This section will first introduce the defense method against attacks, then introduce the ViT model, and finally introduce the study carried out by the researchers on the robustness of the ViT model for attacks against examples.

2.1. Defense against Attacks

Adversarial attacks bring enormous security risks for the security deployment of various applications. In response to this problem, many scholars have proposed different methods for defense, and the defense methods at this stage are mainly divided into three categories.
  • Preprocessing the adversarial examples before they are fed into the neural network.
  • Adding more network layers or adding sub-networks to the network model to enhance the robustness of the neural network.
  • Using other networks as additional networks to detect adversarial examples.
Data pre-processing: Before feeding the adversarial examples into the neural network, the adversarial examples are processed by data pre-processing methods to eliminate the effects of adversarial perturbations. This method is applicable to various types of adversarial attacks and enhances the robustness of the network model without affecting the classification accuracy of the network model for clean examples. The main methods are image denoising [15], data compression [16] and pixel shifting [17].
The data preprocessing method does not require the modification of the structure of the deep neural network and is fast in computation, but it causes a loss of high-frequency information when preprocessing the input data, which leads to the network extracting incorrect features and eventually outputting the wrong prediction results. Therefore, when using preprocessing methods for the defense of the adversarial examples, it should be remembered that the high-frequency information is not lost.
Enhanced robustness of the neural network: Unlike the pre-training processing method, this method modifies the structure of the neural network to enhance the robustness of the model.
Adversarial training [18], as one of the most effective defense methods, is used to train the neural network by adding the adversarial examples generated by the attack method to the clean examples and training them together as the training set.

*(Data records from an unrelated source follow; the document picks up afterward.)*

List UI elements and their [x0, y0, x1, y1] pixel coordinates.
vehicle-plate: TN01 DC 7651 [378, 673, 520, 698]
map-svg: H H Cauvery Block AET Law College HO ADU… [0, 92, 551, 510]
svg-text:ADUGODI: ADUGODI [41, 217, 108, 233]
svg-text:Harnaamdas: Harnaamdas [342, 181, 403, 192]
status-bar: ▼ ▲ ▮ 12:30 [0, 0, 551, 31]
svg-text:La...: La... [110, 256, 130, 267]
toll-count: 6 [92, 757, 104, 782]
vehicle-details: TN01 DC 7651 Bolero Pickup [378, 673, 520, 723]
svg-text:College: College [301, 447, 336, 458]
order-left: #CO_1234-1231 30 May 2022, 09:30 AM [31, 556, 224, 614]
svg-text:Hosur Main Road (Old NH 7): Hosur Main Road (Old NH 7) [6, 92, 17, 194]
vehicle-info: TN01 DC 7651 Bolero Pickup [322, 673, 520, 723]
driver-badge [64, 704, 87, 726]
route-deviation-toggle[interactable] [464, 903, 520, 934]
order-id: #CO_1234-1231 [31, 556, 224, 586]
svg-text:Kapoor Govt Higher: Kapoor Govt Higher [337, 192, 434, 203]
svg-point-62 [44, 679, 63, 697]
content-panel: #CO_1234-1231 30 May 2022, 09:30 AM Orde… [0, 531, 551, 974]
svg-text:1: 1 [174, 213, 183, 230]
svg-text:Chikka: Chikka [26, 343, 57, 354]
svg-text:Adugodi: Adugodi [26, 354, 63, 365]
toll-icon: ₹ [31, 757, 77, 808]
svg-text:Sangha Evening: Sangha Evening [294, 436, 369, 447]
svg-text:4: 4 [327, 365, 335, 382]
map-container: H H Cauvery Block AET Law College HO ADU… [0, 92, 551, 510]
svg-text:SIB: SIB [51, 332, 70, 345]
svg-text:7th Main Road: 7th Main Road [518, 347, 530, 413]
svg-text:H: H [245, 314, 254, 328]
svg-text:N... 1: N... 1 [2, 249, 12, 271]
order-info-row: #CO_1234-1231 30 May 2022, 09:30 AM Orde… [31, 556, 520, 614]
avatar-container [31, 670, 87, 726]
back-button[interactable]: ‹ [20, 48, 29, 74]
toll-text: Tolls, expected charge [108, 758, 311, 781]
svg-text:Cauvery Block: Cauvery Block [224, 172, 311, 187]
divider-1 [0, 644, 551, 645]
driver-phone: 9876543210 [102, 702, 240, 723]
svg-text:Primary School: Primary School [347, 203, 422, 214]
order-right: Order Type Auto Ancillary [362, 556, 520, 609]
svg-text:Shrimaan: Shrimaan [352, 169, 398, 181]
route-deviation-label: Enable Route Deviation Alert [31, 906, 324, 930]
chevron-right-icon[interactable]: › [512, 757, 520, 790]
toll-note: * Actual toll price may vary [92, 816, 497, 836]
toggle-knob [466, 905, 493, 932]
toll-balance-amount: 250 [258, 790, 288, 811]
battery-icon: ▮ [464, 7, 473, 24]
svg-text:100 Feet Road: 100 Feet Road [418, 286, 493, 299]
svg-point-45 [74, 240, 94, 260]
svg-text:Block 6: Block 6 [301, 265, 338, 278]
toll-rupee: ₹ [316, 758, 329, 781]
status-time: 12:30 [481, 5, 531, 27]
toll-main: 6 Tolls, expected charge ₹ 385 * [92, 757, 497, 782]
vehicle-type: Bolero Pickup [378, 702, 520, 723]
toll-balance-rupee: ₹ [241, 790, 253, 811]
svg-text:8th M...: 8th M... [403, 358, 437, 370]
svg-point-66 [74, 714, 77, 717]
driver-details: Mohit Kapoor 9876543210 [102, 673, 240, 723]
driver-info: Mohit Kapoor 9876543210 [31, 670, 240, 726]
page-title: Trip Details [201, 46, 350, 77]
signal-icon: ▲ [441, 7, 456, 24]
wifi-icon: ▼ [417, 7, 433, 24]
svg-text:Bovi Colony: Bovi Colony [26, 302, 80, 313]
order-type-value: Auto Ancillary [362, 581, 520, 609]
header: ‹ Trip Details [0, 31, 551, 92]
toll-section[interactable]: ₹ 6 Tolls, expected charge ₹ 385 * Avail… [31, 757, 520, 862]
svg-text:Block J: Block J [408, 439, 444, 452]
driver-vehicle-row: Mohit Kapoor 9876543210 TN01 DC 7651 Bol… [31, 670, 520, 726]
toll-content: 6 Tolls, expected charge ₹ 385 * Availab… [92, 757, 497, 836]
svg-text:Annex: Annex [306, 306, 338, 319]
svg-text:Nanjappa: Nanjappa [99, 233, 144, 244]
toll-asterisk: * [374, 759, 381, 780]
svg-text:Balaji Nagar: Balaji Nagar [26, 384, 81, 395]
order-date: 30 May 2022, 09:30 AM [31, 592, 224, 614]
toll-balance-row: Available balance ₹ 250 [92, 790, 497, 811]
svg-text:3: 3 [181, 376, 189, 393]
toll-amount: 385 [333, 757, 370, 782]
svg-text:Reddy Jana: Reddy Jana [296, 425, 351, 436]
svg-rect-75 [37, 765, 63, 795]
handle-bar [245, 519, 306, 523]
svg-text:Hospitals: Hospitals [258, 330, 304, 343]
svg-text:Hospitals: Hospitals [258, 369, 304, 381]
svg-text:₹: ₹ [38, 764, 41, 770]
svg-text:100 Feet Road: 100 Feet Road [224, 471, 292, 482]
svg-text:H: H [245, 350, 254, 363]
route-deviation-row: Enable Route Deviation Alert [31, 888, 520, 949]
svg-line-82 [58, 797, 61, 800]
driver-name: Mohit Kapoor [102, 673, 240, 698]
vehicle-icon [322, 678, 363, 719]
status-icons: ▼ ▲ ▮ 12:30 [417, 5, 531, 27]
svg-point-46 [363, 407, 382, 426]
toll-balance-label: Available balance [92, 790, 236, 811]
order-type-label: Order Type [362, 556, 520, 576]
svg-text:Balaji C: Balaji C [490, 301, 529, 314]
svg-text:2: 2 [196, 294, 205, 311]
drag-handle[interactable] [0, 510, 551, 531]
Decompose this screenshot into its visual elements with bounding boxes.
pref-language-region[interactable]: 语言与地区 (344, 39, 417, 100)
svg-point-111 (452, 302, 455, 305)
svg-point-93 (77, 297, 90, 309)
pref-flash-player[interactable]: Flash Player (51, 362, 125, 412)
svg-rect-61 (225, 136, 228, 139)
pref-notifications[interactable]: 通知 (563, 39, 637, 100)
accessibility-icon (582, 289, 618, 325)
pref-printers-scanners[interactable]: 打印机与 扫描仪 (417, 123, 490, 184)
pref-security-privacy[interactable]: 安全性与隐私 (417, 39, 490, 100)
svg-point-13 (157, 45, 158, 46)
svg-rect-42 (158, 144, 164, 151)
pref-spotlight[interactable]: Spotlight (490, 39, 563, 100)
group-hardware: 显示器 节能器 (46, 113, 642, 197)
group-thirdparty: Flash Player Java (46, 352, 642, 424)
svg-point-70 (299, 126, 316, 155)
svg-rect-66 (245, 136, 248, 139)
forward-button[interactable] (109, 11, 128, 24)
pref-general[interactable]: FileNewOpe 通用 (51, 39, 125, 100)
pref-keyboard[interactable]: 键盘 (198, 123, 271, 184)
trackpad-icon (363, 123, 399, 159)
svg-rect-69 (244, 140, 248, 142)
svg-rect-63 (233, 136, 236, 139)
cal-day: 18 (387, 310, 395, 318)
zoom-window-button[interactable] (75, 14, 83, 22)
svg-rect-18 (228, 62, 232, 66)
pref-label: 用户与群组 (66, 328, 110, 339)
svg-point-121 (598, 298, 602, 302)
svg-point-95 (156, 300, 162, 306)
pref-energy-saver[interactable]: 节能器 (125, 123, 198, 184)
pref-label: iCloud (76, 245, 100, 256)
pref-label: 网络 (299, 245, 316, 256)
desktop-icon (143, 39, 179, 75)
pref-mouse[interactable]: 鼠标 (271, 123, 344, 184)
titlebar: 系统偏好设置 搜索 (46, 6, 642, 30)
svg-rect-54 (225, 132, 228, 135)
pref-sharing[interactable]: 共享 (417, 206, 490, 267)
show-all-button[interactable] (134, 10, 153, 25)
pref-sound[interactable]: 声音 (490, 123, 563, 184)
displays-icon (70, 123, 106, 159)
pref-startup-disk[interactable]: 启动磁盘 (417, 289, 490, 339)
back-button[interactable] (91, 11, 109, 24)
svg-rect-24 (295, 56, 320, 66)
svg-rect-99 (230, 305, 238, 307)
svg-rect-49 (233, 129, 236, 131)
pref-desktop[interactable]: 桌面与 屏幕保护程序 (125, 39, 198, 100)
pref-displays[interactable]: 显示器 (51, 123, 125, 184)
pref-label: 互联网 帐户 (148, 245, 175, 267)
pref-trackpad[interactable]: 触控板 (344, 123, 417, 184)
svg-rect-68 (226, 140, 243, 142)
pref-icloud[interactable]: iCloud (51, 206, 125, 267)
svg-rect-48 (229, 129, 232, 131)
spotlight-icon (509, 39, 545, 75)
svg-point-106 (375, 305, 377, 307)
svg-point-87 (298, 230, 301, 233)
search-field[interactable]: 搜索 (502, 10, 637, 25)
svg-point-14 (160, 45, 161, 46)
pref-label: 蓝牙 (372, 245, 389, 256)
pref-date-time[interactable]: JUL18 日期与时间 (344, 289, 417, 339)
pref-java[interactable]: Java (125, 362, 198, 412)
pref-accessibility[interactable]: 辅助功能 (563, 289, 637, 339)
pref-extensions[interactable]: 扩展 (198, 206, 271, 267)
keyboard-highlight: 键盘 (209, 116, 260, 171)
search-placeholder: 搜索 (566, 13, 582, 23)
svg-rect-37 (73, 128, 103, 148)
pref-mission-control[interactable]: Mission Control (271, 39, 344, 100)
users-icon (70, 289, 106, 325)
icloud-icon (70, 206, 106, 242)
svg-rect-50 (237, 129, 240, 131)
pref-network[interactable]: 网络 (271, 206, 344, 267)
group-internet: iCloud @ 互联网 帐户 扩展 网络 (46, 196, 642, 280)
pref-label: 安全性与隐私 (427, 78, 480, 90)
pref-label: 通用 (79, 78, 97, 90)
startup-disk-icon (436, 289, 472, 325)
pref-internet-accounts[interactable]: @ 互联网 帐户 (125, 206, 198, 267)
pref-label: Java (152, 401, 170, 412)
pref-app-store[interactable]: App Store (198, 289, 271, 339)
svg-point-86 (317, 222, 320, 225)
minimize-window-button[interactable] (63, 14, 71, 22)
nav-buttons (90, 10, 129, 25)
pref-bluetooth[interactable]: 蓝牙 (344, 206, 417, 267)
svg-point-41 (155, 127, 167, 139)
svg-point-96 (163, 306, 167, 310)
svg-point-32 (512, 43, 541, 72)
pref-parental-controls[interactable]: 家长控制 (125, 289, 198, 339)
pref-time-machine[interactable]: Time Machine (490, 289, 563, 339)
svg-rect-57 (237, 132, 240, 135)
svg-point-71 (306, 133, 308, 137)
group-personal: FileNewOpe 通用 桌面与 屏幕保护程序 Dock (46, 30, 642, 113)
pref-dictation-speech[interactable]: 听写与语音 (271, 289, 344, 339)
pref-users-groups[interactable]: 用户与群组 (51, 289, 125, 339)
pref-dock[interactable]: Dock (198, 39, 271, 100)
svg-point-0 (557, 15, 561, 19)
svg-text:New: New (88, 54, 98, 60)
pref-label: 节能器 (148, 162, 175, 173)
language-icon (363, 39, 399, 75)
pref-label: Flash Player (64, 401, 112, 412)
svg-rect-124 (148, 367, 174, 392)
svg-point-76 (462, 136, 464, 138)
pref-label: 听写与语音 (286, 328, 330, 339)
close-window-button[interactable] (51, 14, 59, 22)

Papernot et al. [19] proposed a defense distillation method based on the distillation method by first training the original network at a distillation temperature of T to obtain the prior knowledge, and then adding the a priori knowledge into the distillation network to continue the training and obtain the final output. This method can effectively defend against white-box attacks FGSM and JSMA, but its defense performance is low for black-box attacks.
The robustness of neural networks can be effectively enhanced by improving their randomness and cognitive properties, but when faced with new examples, the neural networks need to be retrained, and the defense is less effective in the face of specific adversarial attack methods.
Detecting adversarial examples: Other neural networks are used to detect adversarial examples, distinguishing clean examples from adversarial examples by a threshold strategy, and feeding the data directly into the neural network if it is a clean example, otherwise, using an adversarial attack defense method to mitigate the impact caused by adversarial examples. For example, Samangouei et al. [20] proposed a defense method based on the Generative Adversarial Network (GAN) network, but its effect on improving the robustness of neural networks is not very obvious. Meng et al. [21] proposed a defense method based on MagNet network, which can better defend against black-box attacks, but cannot defend against white-box attacks. Nesti et al. [22] proposed a defense method based on Defense Perturbation, which is simple and computationally less expensive and does not need to consider complex models.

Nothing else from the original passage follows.